Here there is a little difference in the wording from lodge to lodge but not enough that whatever I learned in my lodge wouldn't work or vice versa. I haven't been to lodge in another state yet so have not heard an out of state proficiency so I wonder if the situation is the same?


----------



## BullDozer Harrell (Jan 19, 2017)

Good luck. I think you'll make a good Mason and friend to some lucky Brothers.

Android OS Nougat 7.0


----------



## Keith C (Jan 19, 2017)

From what you have written I agree with the others, you will get a lot out of Freemasonry and the Fraternity will be better for you having joined.
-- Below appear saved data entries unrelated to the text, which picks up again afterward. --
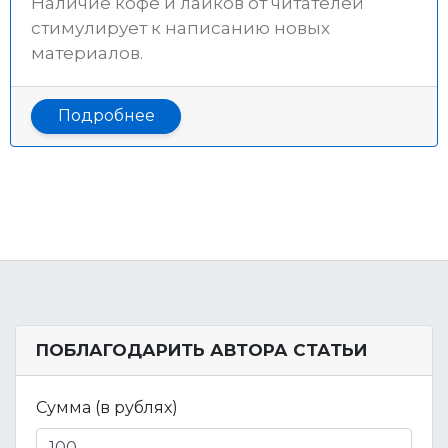
Наличие кофе и лайков от читателей
стимулирует к написанию новых
материалов.
Подробнее
ПОБЛАГОДАРИТЬ АВТОРА СТАТЬИ
Сумма (в рублях)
Also, as others have stated, you are wise to avoid writings etc that 'expose' the rituals.  Two other brothers went through the degrees in the same general time frame as I did. One of them, like me, avoided trying to find out what would happen ahead of time, the other always wanted to 'be ahead of the game.'
He even put a MM symbol on his car before even being Entered.  Well after all was said and done, he said he felt little impact from the 3 rituals, he knew ahead of time what would happen, and so had little of the anticipation and none of the "AHA" moments or profound feelings of awe that I and the other brother felt.


----------



## dfreybur (Jan 19, 2017)

Warrior1256 said:


> Here there is a little difference in the wording from lodge to lodge but not enough that whatever I learned in my lodge wouldn't work or vice versa. I haven't been to lodge in another state yet so have not heard an out of state proficiency so I wonder if the situation is the same?



The difference in the proficiencies is around the same as the difference in the rest of the ritual.

One big difference is size for each proficiency.  A lecture added or subtracted here, other material added or subtracted there.  The Texas EA proficiency is about twice the size of the California EA proficiency because Texas includes one of the lecture modules.  The California MM proficiency is about twice the size of the Texas MM because California includes a summary of the entire second section.  All in all it about evens out.


----------



## Warrior1256 (Jan 20, 2017)

dfreybur said:


> One big difference is size for each proficiency. A lecture added or subtracted here, other material added or subtracted there. The Texas EA proficiency is about twice the size of the California EA proficiency because Texas includes one of the lecture modules. The California MM proficiency is about twice the size of the Texas MM because California includes a summary of the entire second section. All in all it about evens out.


Ah, I see. From state to state there may simply be additional material in the proficiencies.


----------